The Council position reflects the result of the examination of the Commission's proposal by the Council. The Council introduced several changes in the text, some of them inspired by the
amendments proposed by the European Parliament. In its plenary vote on 25 March 2009, the European Parliament adopted 76 amendments to the proposal. The Council incorporated in its common position 30 amendments, of which 20 in full, 5 in part and 5 in principle.
The main modifications introduced by the Council in the proposal, with reference to European Parliament’s amendments are as follows:
Objectives of the Regulation: the Council added the protection of the environment and animal welfare.
Scope: the Council clarified that, pending the respective amendments to Regulation (EC) 1925/2006, Directive 2002/46/EC and Directive 89/398/EEC, those vitamins and minerals obtained from new sources or using a production process, which were not taken into account at the moment of their authorisation and which give rise to significant changes in the composition or structure of food which affect its nutritional value, metabolism or level of undesirable substances should be within the scope of the novel food Regulation.
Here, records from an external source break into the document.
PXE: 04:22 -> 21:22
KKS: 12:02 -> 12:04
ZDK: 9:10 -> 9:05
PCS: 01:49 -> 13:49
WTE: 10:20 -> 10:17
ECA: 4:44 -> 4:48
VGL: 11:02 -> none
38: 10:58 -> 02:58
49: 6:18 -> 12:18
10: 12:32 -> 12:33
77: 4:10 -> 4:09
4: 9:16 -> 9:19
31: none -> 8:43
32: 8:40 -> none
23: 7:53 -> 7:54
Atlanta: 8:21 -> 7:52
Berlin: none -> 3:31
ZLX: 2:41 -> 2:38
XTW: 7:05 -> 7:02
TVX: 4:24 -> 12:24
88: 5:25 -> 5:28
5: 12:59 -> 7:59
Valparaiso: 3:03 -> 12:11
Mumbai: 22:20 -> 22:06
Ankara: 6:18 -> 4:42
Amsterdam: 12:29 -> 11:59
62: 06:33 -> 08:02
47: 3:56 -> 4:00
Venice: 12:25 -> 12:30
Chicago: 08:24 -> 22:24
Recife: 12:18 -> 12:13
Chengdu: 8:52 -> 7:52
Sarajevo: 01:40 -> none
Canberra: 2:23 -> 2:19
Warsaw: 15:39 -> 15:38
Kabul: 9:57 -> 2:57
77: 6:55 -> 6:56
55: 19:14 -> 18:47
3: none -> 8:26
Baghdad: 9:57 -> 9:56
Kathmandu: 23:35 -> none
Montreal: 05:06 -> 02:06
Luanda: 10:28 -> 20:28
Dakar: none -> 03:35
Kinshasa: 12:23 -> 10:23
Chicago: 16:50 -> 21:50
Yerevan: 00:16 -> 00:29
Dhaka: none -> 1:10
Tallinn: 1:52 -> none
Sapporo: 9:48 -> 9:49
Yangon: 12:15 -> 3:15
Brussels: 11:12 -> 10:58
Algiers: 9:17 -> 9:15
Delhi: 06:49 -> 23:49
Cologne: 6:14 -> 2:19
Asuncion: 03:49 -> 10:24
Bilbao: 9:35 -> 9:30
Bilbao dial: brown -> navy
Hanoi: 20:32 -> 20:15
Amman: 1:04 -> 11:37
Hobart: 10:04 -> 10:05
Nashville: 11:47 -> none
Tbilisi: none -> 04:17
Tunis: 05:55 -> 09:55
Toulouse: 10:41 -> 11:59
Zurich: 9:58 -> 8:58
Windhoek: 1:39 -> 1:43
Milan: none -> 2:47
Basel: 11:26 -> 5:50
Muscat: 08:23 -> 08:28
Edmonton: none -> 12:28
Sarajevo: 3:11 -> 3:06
Definition of novel foods: the basic criterion for assessing the novelty of the food remains whether it has been used for human consumption to a significant degree within the Union before 15 May 1997. In order to provide legal clarity, the Council agreed that further criteria for assessing human consumption to a significant degree within the Union before 15 May 1997 must be developed before the date of application of the Regulation. The adoption of these criteria has been delegated to the Commission according to Article 290 TFEU.
In order to ensure better clarity, the following changes of definition have been made: a distinction has been made between food of animal and food of plant origin; addition of the definition of "offspring" and "engineered nanomaterial"; the definition of the "traditional food from a third country" has been specified. The Council also agreed that the Commission may, through the regulatory comitology procedure, adopt further criteria to clarify definitions.
Food produced from animals obtained by non-traditional breeding techniques and their offspring: the Council agreed that foods produced from animals obtained by non-traditional breeding techniques (e.g. cloning) and their offspring shall fall within the scope of the Regulation. The Commission shall forward, within one year from the date of entry into force of this Regulation, to the European Parliament and the Council a report on all aspect of food production from cloned animals and their offspring, followed, if appropriate, by a legislative proposal. The Council considered that it was necessary to keep food produced from cloned animals within the scope of the proposed Regulation until any specific legislation has been proposed by the Commission and adopted.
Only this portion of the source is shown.